§ **Work request**: Would you output all the lines below precisely as they stand, leaving each picture out?

§ **Records supplied**:
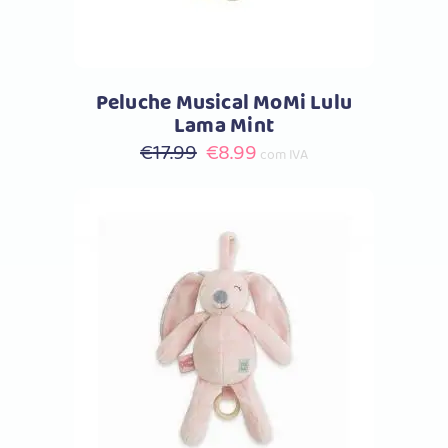
Peluche Musical MoMi Lulu
Lama Mint
O
O
€
17.99
€
8.99
com IVA
preço
preço
original
atual
era:
é:
€17.99.
€8.99.
Comprar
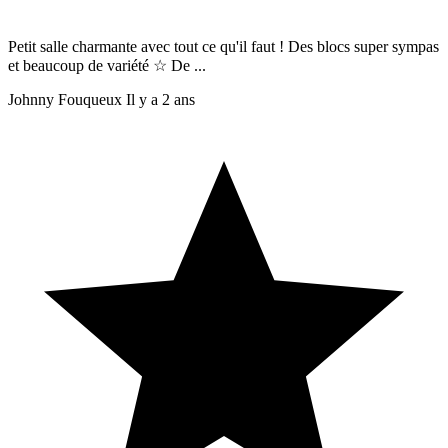
Petit salle charmante avec tout ce qu'il faut ! Des blocs super sympas
et beaucoup de variété ☆ De ...
Johnny Fouqueux
Il y a 2 ans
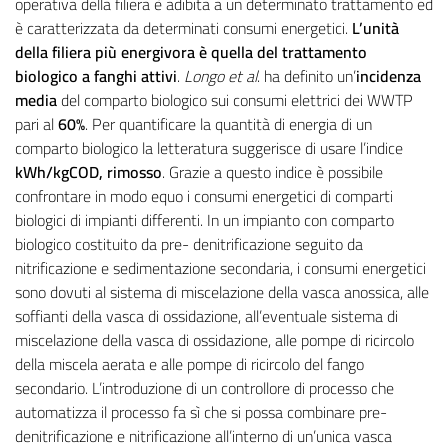
operativa della filiera è adibita a un determinato trattamento ed
è caratterizzata da determinati consumi energetici.
L’unità
della filiera più energivora è quella del trattamento
biologico a fanghi attivi
.
Longo et al
. ha definito un’
incidenza
media
del comparto biologico sui consumi elettrici dei WWTP
pari al
60%
. Per quantificare la quantità di energia di un
comparto biologico la letteratura suggerisce di usare l’indice
kWh/kgCOD, rimosso
. Grazie a questo indice è possibile
confrontare in modo equo i consumi energetici di comparti
biologici di impianti differenti. In un impianto con comparto
biologico costituito da pre- denitrificazione seguito da
nitrificazione e sedimentazione secondaria, i consumi energetici
sono dovuti al sistema di miscelazione della vasca anossica, alle
soffianti della vasca di ossidazione, all’eventuale sistema di
miscelazione della vasca di ossidazione, alle pompe di ricircolo
della miscela aerata e alle pompe di ricircolo del fango
secondario. L’introduzione di un controllore di processo che
automatizza il processo fa sì che si possa combinare pre-
denitrificazione e nitrificazione all’interno di un’unica vasca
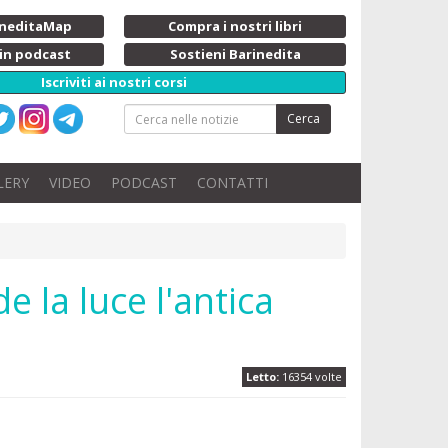
rineditaMap
Compra i nostri libri
 in podcast
Sostieni Barinedita
Iscriviti ai nostri corsi
Cerca
LERY
VIDEO
PODCAST
CONTATTI
e la luce l'antica
Letto:
16354 volte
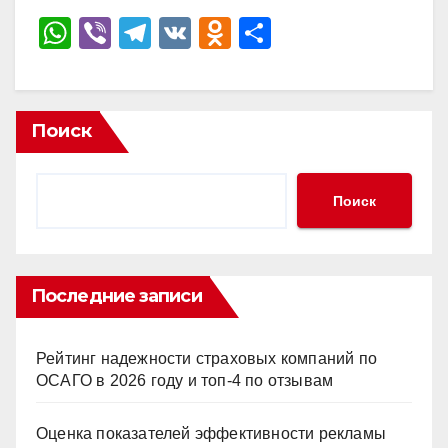
W
Vi
T
V
O
О
h
b
el
K
d
тп
at
er
e
n
р
s
gr
o
а
Поиск
A
a
kl
в
p
m
a
и
Поиск
p
ss
ть
ni
ki
Последние записи
Рейтинг надежности страховых компаний по
ОСАГО в 2026 году и топ-4 по отзывам
Оценка показателей эффективности рекламы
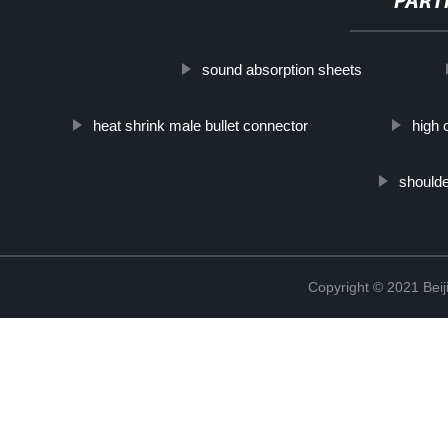
PART
sound absorption sheets
heat shrink male bullet connector
high 
shoulde
Copyright © 2021 Beij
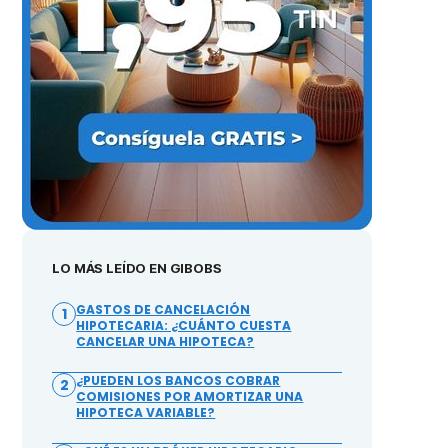
LO MÁS LEÍDO EN GIBOBS
GASTOS DE CANCELACIÓN
1
HIPOTECARIA: ¿CUÁNTO CUESTA
CANCELAR UNA HIPOTECA?
¿PUEDEN LOS BANCOS COBRAR
2
COMISIONES POR AMORTIZAR UNA
HIPOTECA VARIABLE?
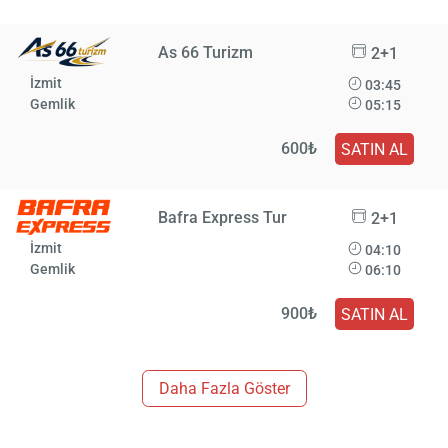
As 66 Turizm
2+1
İzmit
03:45
Gemlik
05:15
600₺
SATIN AL
Bafra Express Tur
2+1
İzmit
04:10
Gemlik
06:10
900₺
SATIN AL
Daha Fazla Göster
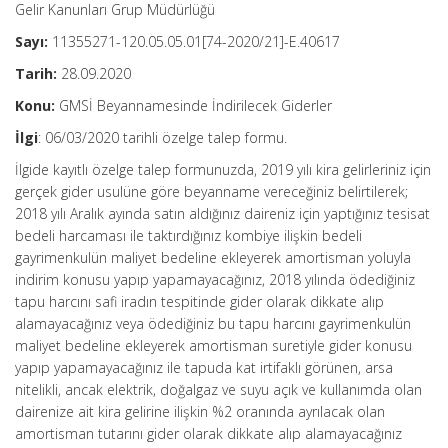
Gelir Kanunları Grup Müdürlüğü
Sayı:
11355271-120.05.05.01[74-2020/21]-E.40617
Tarih:
28.09.2020
Konu:
GMSİ Beyannamesinde İndirilecek Giderler
İlgi
: 06/03/2020 tarihli özelge talep formu.
İlgide kayıtlı özelge talep formunuzda, 2019 yılı kira gelirleriniz için
gerçek gider usulüne göre beyanname vereceğiniz belirtilerek;
2018 yılı Aralık ayında satın aldığınız daireniz için yaptığınız tesisat
bedeli harcaması ile taktırdığınız kombiye ilişkin bedeli
gayrimenkulün maliyet bedeline ekleyerek amortisman yoluyla
indirim konusu yapıp yapamayacağınız, 2018 yılında ödediğiniz
tapu harcını safi iradın tespitinde gider olarak dikkate alıp
alamayacağınız veya ödediğiniz bu tapu harcını gayrimenkulün
maliyet bedeline ekleyerek amortisman suretiyle gider konusu
yapıp yapamayacağınız ile tapuda kat irtifaklı görünen, arsa
nitelikli, ancak elektrik, doğalgaz ve suyu açık ve kullanımda olan
dairenize ait kira gelirine ilişkin %2 oranında ayrılacak olan
amortisman tutarını gider olarak dikkate alıp alamayacağınız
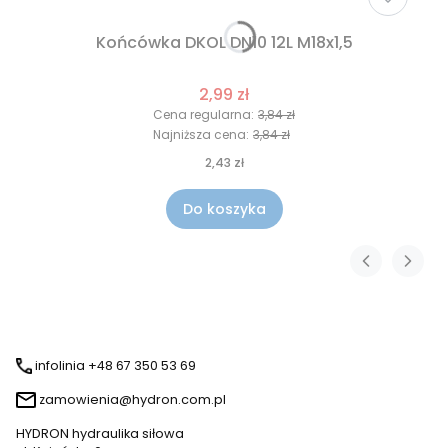
Końcówka DKOL DN10 12L M18x1,5
2,99 zł
Cena regularna:
3,84 zł
Najniższa cena:
3,84 zł
2,43 zł
Do koszyka
infolinia +48 67 350 53 69
zamowienia@hydron.com.pl
HYDRON hydraulika siłowa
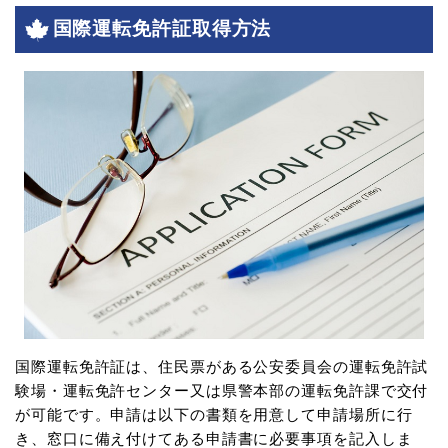
国際運転免許証取得方法
国際運転免許証は、住民票がある公安委員会の運転免許試
験場・運転免許センター又は県警本部の運転免許課で交付
が可能です。申請は以下の書類を用意して申請場所に行
き、窓口に備え付けてある申請書に必要事項を記入しま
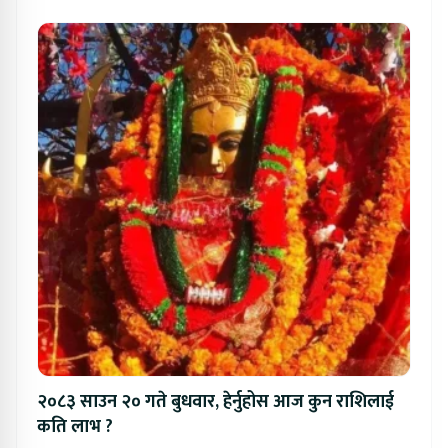
२०८३ साउन २० गते बुधवार, हेर्नुहोस आज कुन राशिलाई
कति लाभ ?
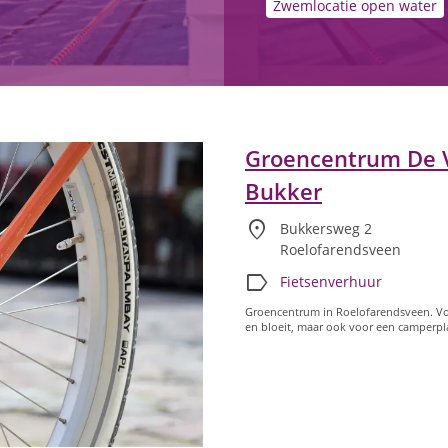
Zwemlocatie open water
Groencentrum De 
Bukker
location_on
Bukkersweg 2
Roelofarendsveen
label
Fietsenverhuur
Groencentrum in Roelofarendsveen. Voo
en bloeit, maar ook voor een camperpla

§ **Your solution**:
Peluche Musical MoMi Lulu
Lama Mint
O
O
€
17.99
€
8.99
com IVA
preço
preço
original
atual
era:
é:
€17.99.
€8.99.
Comprar
Petit salle charmante avec tout ce qu'il faut ! Des blocs super sympas
et beaucoup de variété ☆ De ...
Johnny Fouqueux
Il y a 2 ans
operativa della filiera è adibita a un determinato trattamento ed
è caratterizzata da determinati consumi energetici.
L’unità
della filiera più energivora è quella del trattamento
biologico a fanghi attivi
.
Longo et al
. ha definito un’
incidenza
media
del comparto biologico sui consumi elettrici dei WWTP
pari al
60%
. Per quantificare la quantità di energia di un
comparto biologico la letteratura suggerisce di usare l’indice
kWh/kgCOD, rimosso
. Grazie a questo indice è possibile
confrontare in modo equo i consumi energetici di comparti
biologici di impianti differenti. In un impianto con comparto
biologico costituito da pre- denitrificazione seguito da
nitrificazione e sedimentazione secondaria, i consumi energetici
sono dovuti al sistema di miscelazione della vasca anossica, alle
soffianti della vasca di ossidazione, all’eventuale sistema di
miscelazione della vasca di ossidazione, alle pompe di ricircolo
della miscela aerata e alle pompe di ricircolo del fango
secondario. L’introduzione di un controllore di processo che
automatizza il processo fa sì che si possa combinare pre-
denitrificazione e nitrificazione all’interno di un’unica vasca
rineditaMap
Compra i nostri libri
 in podcast
Sostieni Barinedita
Iscriviti ai nostri corsi
Cerca
LERY
VIDEO
PODCAST
CONTATTI
e la luce l'antica
Letto:
16354 volte
W
Vi
T
V
O
О
h
b
el
K
d
тп
at
er
e
n
р
s
gr
o
а
Поиск
A
a
kl
в
p
m
a
и
Поиск
p
ss
ть
ni
ki
Последние записи
Рейтинг надежности страховых компаний по
ОСАГО в 2026 году и топ-4 по отзывам
Оценка показателей эффективности рекламы
PART
sound absorption sheets
heat shrink male bullet connector
high 
shoulde
Copyright © 2021 Beij
LO MÁS LEÍDO EN GIBOBS
GASTOS DE CANCELACIÓN
1
HIPOTECARIA: ¿CUÁNTO CUESTA
CANCELAR UNA HIPOTECA?
¿PUEDEN LOS BANCOS COBRAR
2
COMISIONES POR AMORTIZAR UNA
HIPOTECA VARIABLE?
As 66 Turizm
2+1
İzmit
03:45
Gemlik
05:15
600₺
SATIN AL
Bafra Express Tur
2+1
İzmit
04:10
Gemlik
06:10
900₺
SATIN AL
Daha Fazla Göster
Gelir Kanunları Grup Müdürlüğü
Sayı:
11355271-120.05.05.01[74-2020/21]-E.40617
Tarih:
28.09.2020
Konu:
GMSİ Beyannamesinde İndirilecek Giderler
İlgi
: 06/03/2020 tarihli özelge talep formu.
İlgide kayıtlı özelge talep formunuzda, 2019 yılı kira gelirleriniz için
gerçek gider usulüne göre beyanname vereceğiniz belirtilerek;
2018 yılı Aralık ayında satın aldığınız daireniz için yaptığınız tesisat
bedeli harcaması ile taktırdığınız kombiye ilişkin bedeli
gayrimenkulün maliyet bedeline ekleyerek amortisman yoluyla
indirim konusu yapıp yapamayacağınız, 2018 yılında ödediğiniz
tapu harcını safi iradın tespitinde gider olarak dikkate alıp
alamayacağınız veya ödediğiniz bu tapu harcını gayrimenkulün
maliyet bedeline ekleyerek amortisman suretiyle gider konusu
yapıp yapamayacağınız ile tapuda kat irtifaklı görünen, arsa
nitelikli, ancak elektrik, doğalgaz ve suyu açık ve kullanımda olan
dairenize ait kira gelirine ilişkin %2 oranında ayrılacak olan
amortisman tutarını gider olarak dikkate alıp alamayacağınız
Końcówka DKOL DN10 12L M18x1,5
2,99 zł
Cena regularna:
3,84 zł
Najniższa cena:
3,84 zł
2,43 zł
Do koszyka
infolinia +48 67 350 53 69
zamowienia@hydron.com.pl
HYDRON hydraulika siłowa
国際運転免許証取得方法
国際運転免許証は、住民票がある公安委員会の運転免許試
験場・運転免許センター又は県警本部の運転免許課で交付
が可能です。申請は以下の書類を用意して申請場所に行
き、窓口に備え付けてある申請書に必要事項を記入しま
२०८३ साउन २० गते बुधवार, हेर्नुहोस आज कुन राशिलाई
कति लाभ ?
Zwemlocatie open water
Groencentrum De 
Bukker
location_on
Bukkersweg 2
Roelofarendsveen
label
Fietsenverhuur
Groencentrum in Roelofarendsveen. Voo
en bloeit, maar ook voor een camperpla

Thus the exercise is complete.